Data records Start Marker
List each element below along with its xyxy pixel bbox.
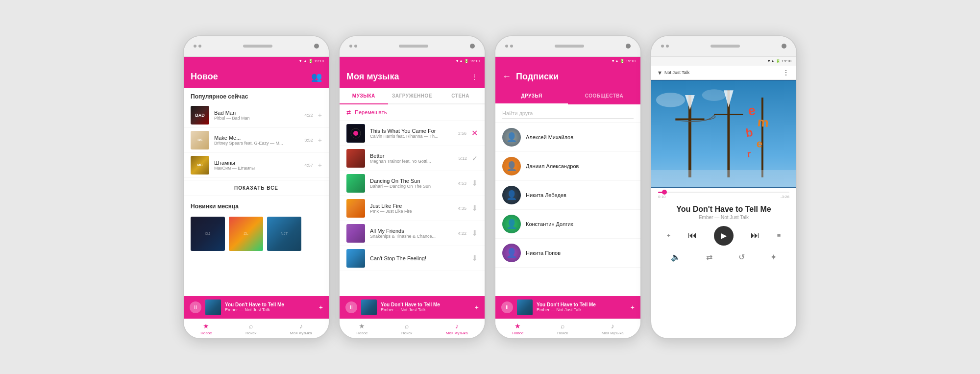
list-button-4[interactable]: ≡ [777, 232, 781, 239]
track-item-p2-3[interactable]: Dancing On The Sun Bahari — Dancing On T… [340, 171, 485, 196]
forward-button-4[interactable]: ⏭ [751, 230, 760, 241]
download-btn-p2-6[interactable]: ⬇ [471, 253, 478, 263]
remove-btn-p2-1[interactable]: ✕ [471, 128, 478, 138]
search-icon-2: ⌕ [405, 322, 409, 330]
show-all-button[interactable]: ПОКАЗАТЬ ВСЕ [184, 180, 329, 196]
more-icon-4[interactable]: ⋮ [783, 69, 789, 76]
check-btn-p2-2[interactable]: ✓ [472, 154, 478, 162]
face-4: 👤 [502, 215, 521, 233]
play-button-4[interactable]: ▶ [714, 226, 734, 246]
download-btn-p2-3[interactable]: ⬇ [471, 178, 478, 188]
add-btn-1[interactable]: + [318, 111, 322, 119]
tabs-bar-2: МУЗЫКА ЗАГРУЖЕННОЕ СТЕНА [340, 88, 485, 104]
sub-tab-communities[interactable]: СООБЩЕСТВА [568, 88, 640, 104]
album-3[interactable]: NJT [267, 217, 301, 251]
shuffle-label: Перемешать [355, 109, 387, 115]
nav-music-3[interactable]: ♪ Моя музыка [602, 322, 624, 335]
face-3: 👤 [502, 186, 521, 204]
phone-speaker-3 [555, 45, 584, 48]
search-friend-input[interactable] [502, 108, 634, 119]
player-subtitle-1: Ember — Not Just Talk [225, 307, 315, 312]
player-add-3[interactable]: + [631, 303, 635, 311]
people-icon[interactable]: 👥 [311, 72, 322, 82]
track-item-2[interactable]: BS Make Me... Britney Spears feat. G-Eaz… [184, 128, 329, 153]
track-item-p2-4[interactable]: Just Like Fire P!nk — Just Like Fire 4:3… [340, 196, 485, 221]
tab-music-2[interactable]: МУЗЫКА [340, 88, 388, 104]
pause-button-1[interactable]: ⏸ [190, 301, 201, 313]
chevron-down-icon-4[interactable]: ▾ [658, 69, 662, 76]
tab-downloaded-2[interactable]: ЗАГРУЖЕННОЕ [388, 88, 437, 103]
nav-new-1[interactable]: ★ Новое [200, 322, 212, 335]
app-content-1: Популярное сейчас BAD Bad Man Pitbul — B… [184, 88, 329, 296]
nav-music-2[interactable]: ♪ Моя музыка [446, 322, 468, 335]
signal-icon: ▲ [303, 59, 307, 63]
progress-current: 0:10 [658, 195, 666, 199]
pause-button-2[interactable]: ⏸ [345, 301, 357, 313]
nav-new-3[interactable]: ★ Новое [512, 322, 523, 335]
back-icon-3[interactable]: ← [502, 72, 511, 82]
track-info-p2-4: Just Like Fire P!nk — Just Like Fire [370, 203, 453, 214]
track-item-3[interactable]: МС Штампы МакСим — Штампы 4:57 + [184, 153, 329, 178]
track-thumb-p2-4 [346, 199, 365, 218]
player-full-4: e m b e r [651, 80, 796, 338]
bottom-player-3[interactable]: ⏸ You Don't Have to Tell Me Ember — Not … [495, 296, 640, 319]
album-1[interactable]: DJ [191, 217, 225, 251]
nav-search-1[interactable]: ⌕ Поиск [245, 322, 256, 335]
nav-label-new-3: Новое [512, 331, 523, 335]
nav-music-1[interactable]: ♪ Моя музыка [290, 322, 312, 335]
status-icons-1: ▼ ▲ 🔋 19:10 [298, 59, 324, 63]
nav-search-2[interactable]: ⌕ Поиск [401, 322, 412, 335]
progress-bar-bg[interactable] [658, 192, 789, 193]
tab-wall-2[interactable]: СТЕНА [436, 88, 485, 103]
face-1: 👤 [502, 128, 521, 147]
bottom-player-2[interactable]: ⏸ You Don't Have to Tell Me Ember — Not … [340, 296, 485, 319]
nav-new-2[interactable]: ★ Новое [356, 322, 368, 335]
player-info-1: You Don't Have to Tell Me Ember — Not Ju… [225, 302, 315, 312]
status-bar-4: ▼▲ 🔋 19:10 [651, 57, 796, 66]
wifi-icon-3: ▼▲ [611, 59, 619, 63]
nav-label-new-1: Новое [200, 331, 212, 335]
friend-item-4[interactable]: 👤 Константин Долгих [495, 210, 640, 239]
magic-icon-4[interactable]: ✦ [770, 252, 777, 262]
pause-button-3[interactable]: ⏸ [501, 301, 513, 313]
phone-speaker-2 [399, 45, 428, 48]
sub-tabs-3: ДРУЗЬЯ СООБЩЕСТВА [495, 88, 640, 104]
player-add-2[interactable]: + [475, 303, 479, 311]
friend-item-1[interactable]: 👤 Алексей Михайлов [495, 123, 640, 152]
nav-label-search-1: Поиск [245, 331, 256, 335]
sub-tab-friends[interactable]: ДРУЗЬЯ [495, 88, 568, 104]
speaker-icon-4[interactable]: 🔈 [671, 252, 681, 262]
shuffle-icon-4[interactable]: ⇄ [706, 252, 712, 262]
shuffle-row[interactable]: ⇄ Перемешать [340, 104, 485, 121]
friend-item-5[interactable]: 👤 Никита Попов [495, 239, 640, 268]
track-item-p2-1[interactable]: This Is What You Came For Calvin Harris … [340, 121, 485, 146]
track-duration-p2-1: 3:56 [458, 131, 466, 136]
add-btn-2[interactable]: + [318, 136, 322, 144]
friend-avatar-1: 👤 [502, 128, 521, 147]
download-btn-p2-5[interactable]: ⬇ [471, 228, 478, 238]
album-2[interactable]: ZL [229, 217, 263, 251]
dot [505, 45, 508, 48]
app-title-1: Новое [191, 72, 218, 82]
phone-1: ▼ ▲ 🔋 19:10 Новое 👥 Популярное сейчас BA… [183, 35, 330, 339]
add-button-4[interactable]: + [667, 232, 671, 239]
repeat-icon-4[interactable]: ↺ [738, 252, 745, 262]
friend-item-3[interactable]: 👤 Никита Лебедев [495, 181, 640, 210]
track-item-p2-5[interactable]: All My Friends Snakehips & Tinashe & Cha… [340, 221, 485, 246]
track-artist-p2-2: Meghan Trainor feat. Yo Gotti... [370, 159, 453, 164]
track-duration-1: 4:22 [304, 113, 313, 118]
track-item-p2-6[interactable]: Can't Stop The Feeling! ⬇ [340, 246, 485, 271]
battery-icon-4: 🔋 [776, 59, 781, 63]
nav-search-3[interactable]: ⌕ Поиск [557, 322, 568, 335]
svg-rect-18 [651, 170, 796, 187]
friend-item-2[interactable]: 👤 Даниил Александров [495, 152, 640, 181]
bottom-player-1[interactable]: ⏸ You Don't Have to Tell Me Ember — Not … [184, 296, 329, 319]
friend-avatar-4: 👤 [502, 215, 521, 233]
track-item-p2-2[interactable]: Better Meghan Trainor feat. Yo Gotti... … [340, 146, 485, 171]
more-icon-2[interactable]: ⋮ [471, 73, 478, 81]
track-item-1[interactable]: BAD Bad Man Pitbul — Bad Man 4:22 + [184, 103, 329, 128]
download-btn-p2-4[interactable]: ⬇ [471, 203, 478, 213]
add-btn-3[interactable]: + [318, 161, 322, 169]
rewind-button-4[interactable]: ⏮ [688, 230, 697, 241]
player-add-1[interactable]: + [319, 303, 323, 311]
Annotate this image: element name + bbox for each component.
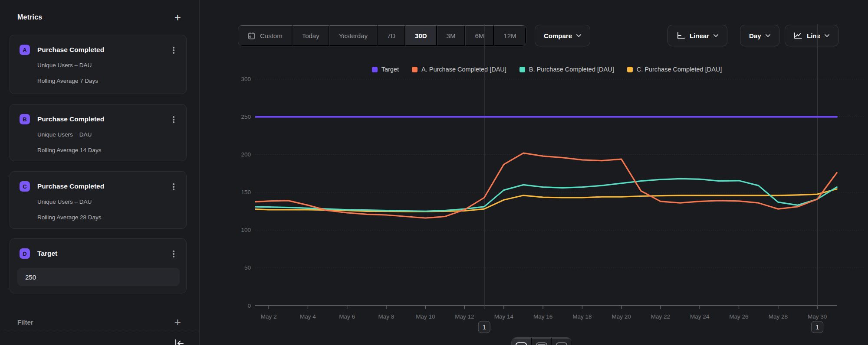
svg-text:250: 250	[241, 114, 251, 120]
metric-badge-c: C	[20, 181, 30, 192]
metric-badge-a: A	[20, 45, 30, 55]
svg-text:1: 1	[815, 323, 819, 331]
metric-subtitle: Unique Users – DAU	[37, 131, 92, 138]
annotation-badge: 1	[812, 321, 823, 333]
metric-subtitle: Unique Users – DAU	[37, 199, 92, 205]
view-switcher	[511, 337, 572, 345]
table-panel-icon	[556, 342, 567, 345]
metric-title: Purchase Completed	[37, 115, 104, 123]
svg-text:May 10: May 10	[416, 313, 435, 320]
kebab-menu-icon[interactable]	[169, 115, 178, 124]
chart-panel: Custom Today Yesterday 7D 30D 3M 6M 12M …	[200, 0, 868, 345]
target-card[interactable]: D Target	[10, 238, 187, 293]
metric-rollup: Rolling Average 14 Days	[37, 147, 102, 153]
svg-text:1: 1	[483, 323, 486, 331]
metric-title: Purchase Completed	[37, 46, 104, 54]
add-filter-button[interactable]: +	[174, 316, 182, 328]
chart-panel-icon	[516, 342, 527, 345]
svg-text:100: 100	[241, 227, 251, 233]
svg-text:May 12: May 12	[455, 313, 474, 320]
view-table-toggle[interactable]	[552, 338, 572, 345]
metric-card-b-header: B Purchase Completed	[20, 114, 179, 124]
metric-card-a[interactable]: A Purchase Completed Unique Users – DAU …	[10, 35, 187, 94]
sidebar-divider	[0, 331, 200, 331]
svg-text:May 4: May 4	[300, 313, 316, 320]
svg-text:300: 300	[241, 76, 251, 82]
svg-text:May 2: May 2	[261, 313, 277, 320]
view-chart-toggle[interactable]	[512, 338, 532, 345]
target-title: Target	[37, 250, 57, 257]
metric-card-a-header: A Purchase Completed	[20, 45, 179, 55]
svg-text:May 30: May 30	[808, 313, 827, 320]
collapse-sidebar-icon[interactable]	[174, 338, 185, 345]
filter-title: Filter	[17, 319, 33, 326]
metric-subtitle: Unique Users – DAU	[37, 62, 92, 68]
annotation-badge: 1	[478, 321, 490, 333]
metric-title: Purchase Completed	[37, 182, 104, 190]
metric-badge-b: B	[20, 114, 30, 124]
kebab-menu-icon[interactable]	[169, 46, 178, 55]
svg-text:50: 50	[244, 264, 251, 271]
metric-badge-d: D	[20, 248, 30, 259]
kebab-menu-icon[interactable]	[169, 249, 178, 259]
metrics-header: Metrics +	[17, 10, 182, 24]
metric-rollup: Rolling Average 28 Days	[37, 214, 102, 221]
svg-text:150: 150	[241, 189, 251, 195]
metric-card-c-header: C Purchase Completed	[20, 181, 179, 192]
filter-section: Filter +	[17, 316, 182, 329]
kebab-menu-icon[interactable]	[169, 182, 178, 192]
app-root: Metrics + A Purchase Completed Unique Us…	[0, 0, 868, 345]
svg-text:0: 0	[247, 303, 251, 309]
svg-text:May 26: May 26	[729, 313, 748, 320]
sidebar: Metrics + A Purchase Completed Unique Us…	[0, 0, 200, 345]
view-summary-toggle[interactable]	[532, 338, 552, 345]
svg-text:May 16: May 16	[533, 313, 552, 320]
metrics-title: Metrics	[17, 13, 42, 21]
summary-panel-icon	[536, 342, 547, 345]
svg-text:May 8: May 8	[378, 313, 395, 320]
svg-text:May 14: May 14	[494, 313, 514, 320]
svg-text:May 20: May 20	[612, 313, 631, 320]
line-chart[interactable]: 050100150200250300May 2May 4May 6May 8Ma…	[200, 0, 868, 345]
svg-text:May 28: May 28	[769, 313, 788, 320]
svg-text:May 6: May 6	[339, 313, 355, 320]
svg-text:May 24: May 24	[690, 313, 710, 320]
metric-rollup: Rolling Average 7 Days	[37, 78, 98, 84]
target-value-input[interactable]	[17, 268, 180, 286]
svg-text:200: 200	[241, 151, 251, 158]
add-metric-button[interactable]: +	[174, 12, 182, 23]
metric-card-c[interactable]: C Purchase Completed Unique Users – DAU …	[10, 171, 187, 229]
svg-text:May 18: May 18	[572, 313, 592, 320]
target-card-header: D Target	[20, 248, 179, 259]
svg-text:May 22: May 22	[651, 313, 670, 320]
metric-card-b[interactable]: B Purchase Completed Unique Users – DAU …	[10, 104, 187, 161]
Data records End Marker
■ Task objective:
Wherever the string "card" appears in a line above, copy that line.

■ Written answer:
target-card[interactable]: D Target	[10, 238, 187, 293]
metric-card-b-header: B Purchase Completed	[20, 114, 179, 124]
metric-card-a[interactable]: A Purchase Completed Unique Users – DAU …	[10, 35, 187, 94]
metric-card-a-header: A Purchase Completed	[20, 45, 179, 55]
metric-card-c-header: C Purchase Completed	[20, 181, 179, 192]
metric-card-c[interactable]: C Purchase Completed Unique Users – DAU …	[10, 171, 187, 229]
target-card-header: D Target	[20, 248, 179, 259]
metric-card-b[interactable]: B Purchase Completed Unique Users – DAU …	[10, 104, 187, 161]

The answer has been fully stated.